### [Task objective]
The answer must consist of every line in the records below that contains the string "button".

○ ○ ○ ○

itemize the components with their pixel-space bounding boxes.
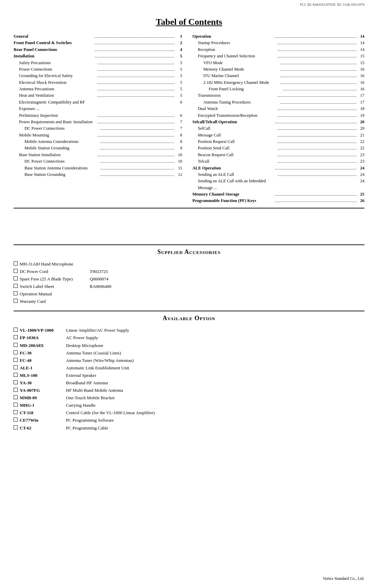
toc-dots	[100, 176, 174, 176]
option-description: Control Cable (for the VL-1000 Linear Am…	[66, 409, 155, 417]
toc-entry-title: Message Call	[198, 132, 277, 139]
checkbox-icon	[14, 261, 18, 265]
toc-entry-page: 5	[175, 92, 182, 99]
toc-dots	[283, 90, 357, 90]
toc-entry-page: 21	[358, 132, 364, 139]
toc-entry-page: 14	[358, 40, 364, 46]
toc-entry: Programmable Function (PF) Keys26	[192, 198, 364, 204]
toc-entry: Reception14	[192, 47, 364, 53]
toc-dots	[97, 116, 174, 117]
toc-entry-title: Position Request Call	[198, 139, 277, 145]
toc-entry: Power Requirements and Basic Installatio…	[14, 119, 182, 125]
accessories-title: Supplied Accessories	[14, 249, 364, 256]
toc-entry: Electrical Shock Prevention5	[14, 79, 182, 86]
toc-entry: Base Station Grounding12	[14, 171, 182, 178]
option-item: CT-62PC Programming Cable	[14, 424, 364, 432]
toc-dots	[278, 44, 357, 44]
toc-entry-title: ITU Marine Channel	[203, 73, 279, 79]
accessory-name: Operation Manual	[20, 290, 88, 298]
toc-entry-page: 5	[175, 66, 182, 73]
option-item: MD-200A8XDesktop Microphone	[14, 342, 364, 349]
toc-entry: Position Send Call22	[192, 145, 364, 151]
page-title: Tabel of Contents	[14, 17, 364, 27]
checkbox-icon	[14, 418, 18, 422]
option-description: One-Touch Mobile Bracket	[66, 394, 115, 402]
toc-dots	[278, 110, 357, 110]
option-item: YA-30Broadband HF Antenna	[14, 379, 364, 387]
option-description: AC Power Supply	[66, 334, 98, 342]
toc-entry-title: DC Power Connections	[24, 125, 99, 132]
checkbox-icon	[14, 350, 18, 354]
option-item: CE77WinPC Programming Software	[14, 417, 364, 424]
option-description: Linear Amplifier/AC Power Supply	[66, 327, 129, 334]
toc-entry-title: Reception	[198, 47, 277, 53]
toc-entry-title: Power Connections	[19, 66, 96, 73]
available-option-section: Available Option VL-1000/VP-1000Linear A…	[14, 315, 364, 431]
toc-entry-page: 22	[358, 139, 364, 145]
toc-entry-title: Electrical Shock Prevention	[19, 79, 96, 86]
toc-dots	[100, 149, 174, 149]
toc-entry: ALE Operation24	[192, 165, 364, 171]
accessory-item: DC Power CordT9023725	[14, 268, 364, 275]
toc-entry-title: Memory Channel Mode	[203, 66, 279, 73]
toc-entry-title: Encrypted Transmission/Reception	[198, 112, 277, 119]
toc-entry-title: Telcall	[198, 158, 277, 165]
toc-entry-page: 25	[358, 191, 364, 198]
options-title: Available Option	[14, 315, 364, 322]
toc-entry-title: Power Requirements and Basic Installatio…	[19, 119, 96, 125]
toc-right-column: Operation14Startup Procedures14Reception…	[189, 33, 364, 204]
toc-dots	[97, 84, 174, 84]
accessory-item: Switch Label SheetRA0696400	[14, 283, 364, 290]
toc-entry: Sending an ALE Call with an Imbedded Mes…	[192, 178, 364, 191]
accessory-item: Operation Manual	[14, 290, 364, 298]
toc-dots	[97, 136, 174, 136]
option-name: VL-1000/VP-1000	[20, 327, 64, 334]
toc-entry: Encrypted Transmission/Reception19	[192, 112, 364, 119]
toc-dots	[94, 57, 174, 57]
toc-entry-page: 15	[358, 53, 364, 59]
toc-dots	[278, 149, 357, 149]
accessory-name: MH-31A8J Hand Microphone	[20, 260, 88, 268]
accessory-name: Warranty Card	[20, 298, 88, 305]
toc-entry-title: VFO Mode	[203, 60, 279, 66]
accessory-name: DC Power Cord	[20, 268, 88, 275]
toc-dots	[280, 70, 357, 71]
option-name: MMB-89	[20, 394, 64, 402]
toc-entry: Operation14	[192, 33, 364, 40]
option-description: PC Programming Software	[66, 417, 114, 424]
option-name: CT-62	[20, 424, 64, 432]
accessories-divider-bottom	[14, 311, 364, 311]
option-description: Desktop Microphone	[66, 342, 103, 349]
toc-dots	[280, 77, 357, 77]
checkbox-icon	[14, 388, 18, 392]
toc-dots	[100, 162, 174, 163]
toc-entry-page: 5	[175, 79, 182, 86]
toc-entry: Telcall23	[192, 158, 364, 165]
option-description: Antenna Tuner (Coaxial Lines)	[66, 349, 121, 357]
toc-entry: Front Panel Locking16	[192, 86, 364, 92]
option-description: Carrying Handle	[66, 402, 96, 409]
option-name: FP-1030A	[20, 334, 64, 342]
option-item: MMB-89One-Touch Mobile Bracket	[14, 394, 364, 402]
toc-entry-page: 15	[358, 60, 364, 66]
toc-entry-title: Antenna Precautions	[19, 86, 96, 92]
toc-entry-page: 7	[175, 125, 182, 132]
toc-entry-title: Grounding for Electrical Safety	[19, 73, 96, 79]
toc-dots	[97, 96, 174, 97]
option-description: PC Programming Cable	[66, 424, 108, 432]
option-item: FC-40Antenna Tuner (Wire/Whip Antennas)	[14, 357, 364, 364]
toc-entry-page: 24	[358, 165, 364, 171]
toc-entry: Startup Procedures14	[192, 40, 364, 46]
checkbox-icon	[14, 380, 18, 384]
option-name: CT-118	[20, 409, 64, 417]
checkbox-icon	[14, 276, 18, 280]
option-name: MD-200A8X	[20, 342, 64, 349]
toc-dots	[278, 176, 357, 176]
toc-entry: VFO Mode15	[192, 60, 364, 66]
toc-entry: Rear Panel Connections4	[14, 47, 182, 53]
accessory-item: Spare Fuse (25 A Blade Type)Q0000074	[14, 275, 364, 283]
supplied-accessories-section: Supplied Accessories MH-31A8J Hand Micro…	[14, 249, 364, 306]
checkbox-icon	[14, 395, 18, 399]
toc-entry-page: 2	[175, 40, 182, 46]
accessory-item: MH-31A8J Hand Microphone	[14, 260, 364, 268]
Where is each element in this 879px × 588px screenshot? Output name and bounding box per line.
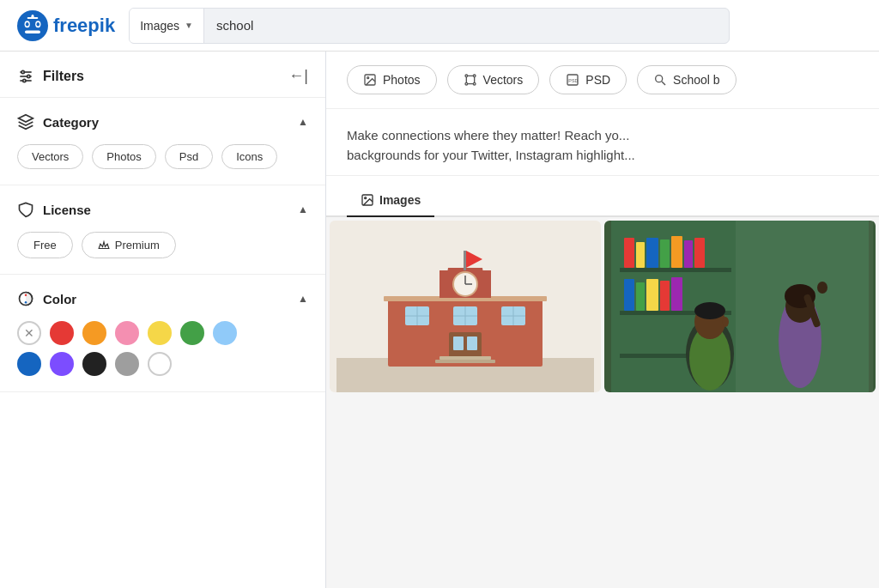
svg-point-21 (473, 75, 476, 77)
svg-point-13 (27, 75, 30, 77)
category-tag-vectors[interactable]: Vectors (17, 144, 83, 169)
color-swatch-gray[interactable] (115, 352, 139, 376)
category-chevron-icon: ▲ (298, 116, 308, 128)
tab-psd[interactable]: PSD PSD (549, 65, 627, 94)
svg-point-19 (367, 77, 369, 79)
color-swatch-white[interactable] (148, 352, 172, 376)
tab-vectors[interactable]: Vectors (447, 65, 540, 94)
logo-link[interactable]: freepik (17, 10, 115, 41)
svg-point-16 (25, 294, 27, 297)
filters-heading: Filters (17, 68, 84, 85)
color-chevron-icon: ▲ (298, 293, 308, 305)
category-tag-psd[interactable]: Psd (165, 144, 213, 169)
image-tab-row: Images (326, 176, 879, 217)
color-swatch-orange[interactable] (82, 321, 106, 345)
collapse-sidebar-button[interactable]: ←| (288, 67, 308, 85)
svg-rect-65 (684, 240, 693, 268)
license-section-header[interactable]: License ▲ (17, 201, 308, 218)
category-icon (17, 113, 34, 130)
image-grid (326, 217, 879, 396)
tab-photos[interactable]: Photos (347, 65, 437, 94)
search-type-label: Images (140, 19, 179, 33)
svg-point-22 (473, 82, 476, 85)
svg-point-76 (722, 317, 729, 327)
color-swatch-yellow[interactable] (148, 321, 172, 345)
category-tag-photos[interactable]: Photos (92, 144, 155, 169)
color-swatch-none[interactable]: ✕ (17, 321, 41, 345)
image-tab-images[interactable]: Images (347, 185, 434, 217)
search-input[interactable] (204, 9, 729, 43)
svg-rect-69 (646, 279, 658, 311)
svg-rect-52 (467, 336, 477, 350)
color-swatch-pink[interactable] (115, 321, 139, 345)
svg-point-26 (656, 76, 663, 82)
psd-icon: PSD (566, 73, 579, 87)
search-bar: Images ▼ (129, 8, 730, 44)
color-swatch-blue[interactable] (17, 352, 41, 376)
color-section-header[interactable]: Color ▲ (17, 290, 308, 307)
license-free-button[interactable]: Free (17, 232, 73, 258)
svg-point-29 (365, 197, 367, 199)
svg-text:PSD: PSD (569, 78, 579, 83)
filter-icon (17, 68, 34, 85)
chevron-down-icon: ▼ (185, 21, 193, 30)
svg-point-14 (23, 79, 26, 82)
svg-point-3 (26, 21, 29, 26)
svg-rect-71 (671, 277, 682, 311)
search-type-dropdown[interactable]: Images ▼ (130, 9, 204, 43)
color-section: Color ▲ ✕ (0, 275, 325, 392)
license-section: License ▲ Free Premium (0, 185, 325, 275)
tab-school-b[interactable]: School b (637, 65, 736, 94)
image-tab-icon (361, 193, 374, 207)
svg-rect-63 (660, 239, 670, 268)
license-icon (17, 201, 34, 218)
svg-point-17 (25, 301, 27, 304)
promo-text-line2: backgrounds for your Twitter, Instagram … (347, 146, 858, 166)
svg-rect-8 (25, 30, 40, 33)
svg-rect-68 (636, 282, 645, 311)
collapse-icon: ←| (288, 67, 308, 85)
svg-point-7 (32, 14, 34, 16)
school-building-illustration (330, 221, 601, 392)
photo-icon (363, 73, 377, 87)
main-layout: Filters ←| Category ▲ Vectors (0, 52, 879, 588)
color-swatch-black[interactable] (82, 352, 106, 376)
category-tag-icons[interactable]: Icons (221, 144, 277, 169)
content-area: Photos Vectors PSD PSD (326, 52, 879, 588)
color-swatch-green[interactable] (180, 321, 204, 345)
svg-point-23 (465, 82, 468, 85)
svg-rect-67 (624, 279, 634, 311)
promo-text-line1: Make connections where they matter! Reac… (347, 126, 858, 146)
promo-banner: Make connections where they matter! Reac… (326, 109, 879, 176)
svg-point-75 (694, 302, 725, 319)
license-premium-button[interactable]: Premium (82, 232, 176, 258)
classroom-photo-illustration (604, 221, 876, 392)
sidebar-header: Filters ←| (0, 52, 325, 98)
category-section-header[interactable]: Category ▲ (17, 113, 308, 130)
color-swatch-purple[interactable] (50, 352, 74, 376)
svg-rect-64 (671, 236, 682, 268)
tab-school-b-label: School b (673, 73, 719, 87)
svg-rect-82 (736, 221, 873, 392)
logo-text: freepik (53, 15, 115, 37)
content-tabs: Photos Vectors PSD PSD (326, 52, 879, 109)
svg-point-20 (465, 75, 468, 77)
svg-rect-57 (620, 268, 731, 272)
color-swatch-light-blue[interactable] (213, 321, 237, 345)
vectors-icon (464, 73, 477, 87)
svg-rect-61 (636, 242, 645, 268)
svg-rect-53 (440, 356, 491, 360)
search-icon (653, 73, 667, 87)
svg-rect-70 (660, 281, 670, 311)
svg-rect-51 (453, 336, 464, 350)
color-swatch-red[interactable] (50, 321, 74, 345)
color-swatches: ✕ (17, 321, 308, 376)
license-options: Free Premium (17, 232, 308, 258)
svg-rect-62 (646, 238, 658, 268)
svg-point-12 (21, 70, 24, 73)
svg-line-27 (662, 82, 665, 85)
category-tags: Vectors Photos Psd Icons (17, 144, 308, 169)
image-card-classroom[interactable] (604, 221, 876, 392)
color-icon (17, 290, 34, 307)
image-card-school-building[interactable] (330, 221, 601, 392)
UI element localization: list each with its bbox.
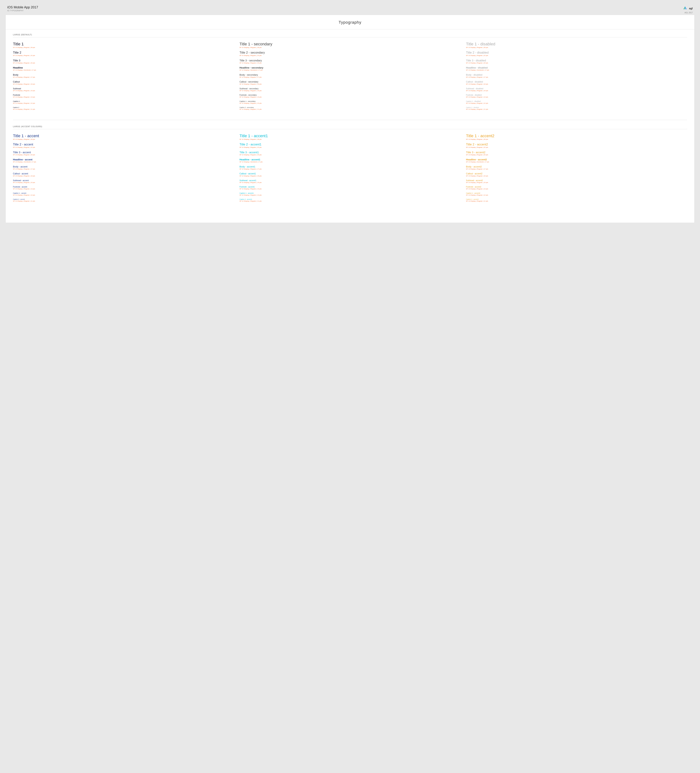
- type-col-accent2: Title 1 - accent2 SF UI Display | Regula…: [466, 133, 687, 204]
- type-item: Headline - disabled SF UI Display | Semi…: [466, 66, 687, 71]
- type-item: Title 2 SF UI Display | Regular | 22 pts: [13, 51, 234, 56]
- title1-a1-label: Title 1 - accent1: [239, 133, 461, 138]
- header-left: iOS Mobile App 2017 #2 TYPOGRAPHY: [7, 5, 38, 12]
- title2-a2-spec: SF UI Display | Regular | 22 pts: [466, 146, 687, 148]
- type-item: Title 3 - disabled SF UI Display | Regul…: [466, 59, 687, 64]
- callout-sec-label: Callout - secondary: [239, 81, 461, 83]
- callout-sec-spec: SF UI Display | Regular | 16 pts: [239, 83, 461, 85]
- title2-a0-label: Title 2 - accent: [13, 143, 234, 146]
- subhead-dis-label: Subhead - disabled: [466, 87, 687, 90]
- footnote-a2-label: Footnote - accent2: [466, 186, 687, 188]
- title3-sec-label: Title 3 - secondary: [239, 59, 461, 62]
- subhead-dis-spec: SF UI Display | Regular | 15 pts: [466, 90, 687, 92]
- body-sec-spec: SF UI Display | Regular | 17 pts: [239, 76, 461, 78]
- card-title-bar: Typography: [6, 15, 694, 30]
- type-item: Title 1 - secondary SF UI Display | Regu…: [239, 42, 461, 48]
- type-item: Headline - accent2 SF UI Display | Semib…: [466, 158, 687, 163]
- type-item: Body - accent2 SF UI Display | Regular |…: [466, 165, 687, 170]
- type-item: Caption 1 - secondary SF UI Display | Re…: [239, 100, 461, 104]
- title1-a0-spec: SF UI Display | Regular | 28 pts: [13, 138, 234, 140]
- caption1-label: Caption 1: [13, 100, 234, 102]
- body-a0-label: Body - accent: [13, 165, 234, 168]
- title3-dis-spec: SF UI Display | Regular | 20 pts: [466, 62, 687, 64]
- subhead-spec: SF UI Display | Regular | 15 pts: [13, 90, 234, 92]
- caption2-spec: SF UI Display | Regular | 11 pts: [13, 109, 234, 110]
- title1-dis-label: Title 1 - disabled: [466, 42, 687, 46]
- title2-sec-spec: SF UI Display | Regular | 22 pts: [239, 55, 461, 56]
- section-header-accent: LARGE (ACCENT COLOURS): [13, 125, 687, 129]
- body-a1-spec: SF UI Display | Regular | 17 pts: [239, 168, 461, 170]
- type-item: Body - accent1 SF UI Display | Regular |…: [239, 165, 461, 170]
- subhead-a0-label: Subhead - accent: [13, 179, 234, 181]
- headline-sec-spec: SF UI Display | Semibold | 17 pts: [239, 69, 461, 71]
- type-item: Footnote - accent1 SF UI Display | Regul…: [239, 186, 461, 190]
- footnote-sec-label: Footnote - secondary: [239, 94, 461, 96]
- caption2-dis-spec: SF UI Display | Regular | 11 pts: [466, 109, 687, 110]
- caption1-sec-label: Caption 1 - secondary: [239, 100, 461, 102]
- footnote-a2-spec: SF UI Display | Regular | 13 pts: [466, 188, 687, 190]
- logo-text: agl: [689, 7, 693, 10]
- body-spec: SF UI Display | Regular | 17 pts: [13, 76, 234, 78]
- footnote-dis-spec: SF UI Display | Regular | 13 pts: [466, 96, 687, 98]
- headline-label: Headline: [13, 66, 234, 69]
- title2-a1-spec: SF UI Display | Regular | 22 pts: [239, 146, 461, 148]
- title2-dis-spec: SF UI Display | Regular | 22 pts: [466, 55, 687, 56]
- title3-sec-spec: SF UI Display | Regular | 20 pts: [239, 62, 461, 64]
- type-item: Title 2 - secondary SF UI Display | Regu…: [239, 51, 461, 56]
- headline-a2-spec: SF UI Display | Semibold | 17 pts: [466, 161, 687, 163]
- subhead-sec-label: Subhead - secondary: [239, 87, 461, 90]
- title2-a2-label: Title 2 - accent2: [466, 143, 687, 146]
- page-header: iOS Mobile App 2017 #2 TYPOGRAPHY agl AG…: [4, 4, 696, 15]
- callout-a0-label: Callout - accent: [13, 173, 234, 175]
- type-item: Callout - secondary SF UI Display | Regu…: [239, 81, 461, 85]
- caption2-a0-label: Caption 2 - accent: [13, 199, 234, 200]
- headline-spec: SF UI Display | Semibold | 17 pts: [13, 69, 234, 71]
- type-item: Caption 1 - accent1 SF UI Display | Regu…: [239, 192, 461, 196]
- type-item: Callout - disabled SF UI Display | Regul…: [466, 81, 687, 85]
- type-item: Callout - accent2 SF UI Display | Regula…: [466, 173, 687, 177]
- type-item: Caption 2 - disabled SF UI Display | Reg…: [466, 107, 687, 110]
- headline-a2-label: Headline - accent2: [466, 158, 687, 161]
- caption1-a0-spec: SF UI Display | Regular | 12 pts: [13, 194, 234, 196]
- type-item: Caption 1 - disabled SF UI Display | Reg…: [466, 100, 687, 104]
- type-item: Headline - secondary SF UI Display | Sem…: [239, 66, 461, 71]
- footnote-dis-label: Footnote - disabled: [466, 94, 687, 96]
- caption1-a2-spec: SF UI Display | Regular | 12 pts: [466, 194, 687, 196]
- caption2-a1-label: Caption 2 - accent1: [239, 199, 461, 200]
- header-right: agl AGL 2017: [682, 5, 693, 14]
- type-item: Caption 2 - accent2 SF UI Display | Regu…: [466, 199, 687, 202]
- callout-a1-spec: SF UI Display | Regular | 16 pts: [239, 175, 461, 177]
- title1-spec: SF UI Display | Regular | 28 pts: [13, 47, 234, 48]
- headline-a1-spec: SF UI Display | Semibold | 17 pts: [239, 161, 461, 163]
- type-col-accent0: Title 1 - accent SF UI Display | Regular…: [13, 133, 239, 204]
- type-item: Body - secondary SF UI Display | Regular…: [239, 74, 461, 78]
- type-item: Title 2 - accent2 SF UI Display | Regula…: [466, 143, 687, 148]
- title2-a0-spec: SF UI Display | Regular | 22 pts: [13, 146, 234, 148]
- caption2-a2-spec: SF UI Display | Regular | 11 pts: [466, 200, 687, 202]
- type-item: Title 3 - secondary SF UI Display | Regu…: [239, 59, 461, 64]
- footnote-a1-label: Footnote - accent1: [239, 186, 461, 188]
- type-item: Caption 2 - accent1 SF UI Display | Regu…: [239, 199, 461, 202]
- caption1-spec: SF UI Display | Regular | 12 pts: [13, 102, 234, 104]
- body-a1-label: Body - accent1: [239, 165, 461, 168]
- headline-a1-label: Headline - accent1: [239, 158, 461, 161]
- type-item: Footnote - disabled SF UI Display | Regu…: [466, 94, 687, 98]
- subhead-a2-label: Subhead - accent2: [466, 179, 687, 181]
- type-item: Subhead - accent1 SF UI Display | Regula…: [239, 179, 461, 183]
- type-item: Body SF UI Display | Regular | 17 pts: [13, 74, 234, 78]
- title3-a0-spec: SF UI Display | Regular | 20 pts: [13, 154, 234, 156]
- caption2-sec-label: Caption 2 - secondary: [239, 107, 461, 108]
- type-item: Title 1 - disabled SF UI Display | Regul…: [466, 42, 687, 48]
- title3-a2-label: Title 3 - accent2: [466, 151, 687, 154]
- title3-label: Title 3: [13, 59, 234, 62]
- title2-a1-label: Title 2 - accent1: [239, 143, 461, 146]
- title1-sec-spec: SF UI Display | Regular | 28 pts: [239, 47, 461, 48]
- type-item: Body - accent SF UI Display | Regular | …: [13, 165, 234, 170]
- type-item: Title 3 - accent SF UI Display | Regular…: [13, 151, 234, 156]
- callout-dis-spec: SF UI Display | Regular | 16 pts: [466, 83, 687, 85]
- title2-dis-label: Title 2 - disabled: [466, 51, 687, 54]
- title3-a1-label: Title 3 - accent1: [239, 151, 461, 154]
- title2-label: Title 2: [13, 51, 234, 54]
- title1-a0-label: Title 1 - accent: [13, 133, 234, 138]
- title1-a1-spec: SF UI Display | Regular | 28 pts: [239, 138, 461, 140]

○ ○ ○ ○

### [Result of the task]
collapse-sidebar-button[interactable]: ←| (288, 67, 308, 85)
license-free-button[interactable]: Free (17, 232, 73, 258)
license-premium-button[interactable]: Premium (82, 232, 176, 258)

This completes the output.